PROMPT = The entries that follow include a run beginning at the line with "Rinninsland celebrates a season dedicated to" and ending at the line with "What are Series?"; restate that run word for word and leave the rest out.

Source records:
((

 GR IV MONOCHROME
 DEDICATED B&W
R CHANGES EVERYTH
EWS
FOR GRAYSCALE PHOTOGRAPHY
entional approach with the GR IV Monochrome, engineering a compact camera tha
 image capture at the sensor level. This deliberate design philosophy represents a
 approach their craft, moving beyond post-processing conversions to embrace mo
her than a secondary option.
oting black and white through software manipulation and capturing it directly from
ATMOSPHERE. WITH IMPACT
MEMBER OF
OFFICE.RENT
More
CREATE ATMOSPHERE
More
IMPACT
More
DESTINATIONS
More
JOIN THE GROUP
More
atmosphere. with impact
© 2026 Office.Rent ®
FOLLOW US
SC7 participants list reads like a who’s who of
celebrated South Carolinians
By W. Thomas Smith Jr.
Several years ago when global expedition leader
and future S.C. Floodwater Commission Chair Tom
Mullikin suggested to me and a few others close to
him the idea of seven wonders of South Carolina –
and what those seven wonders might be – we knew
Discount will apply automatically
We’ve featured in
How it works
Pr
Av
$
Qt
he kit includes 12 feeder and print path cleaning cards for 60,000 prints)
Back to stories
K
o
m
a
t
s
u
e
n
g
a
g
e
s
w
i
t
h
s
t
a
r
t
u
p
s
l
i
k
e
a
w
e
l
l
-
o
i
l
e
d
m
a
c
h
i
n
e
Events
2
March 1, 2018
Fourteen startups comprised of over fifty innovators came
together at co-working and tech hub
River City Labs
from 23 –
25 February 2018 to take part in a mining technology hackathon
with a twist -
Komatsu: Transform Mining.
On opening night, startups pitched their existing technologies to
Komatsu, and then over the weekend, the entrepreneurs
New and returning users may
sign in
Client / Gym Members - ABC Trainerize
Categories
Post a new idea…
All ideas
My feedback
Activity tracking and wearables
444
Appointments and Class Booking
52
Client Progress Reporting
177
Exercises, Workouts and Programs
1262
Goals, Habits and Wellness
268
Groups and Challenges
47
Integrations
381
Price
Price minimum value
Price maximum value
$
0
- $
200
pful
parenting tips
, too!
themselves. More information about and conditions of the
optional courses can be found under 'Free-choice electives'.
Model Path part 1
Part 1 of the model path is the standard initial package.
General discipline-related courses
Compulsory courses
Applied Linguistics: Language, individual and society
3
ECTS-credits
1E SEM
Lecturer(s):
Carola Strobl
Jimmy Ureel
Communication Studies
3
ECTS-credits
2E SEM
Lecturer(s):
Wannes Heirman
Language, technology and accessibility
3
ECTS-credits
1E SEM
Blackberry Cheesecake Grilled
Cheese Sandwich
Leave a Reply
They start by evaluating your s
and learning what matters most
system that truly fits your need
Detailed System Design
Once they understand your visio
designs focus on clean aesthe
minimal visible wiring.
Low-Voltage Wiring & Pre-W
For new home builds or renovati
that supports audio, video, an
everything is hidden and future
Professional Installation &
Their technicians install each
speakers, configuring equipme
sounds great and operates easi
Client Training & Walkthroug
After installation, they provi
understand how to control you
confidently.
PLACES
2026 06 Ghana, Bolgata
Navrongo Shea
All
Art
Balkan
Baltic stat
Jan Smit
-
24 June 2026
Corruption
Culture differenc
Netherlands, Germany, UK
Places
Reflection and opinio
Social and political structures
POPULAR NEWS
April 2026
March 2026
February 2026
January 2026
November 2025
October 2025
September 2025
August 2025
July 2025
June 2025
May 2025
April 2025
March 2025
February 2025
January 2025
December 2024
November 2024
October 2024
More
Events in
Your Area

))
((

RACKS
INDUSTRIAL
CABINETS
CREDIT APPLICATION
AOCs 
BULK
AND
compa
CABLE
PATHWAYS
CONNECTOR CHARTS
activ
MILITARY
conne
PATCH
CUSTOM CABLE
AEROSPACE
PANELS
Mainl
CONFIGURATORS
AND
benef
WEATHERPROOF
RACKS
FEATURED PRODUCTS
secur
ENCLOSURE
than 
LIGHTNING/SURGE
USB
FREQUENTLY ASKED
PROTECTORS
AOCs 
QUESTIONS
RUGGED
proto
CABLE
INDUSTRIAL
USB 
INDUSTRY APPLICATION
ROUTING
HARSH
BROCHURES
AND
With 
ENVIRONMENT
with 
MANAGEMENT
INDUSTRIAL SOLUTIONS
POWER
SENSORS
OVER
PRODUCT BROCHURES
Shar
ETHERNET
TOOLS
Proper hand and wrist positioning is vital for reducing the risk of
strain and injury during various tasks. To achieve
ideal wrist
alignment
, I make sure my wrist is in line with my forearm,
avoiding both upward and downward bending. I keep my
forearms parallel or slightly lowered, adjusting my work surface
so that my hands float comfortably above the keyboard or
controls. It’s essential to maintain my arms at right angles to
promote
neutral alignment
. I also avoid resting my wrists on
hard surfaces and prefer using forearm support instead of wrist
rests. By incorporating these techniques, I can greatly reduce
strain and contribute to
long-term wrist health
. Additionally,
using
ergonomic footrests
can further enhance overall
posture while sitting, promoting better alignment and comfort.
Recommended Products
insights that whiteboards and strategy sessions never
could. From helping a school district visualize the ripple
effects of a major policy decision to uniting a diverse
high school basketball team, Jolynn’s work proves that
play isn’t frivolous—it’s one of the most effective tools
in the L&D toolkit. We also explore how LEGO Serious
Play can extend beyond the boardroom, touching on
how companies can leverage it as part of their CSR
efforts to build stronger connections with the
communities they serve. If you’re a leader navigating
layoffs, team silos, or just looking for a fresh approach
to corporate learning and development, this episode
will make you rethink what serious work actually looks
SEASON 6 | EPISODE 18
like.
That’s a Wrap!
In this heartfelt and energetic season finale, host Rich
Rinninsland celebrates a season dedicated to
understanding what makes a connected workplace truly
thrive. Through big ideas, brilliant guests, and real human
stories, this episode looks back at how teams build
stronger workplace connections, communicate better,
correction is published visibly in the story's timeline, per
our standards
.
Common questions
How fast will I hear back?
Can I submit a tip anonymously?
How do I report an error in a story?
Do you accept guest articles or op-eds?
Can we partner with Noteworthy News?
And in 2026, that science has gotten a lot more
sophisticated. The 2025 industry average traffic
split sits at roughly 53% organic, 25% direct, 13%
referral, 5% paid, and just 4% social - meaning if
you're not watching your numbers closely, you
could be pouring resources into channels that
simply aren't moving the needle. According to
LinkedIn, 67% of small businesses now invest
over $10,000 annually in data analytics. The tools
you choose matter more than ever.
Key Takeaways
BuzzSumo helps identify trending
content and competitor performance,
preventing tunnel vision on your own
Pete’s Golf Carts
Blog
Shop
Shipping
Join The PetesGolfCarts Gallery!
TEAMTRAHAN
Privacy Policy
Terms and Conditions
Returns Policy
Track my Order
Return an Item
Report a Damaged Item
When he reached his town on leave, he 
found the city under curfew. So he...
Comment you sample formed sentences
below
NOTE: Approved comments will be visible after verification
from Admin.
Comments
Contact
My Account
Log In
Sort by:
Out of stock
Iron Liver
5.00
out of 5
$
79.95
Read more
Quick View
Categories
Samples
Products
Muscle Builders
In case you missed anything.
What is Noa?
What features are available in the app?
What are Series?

))

WRITTEN SOLUTION =
Rinninsland celebrates a season dedicated to
understanding what makes a connected workplace truly
thrive. Through big ideas, brilliant guests, and real human
stories, this episode looks back at how teams build
stronger workplace connections, communicate better,
correction is published visibly in the story's timeline, per
our standards
.
Common questions
How fast will I hear back?
Can I submit a tip anonymously?
How do I report an error in a story?
Do you accept guest articles or op-eds?
Can we partner with Noteworthy News?
And in 2026, that science has gotten a lot more
sophisticated. The 2025 industry average traffic
split sits at roughly 53% organic, 25% direct, 13%
referral, 5% paid, and just 4% social - meaning if
you're not watching your numbers closely, you
could be pouring resources into channels that
simply aren't moving the needle. According to
LinkedIn, 67% of small businesses now invest
over $10,000 annually in data analytics. The tools
you choose matter more than ever.
Key Takeaways
BuzzSumo helps identify trending
content and competitor performance,
preventing tunnel vision on your own
Pete’s Golf Carts
Blog
Shop
Shipping
Join The PetesGolfCarts Gallery!
TEAMTRAHAN
Privacy Policy
Terms and Conditions
Returns Policy
Track my Order
Return an Item
Report a Damaged Item
When he reached his town on leave, he 
found the city under curfew. So he...
Comment you sample formed sentences
below
NOTE: Approved comments will be visible after verification
from Admin.
Comments
Contact
My Account
Log In
Sort by:
Out of stock
Iron Liver
5.00
out of 5
$
79.95
Read more
Quick View
Categories
Samples
Products
Muscle Builders
In case you missed anything.
What is Noa?
What features are available in the app?
What are Series?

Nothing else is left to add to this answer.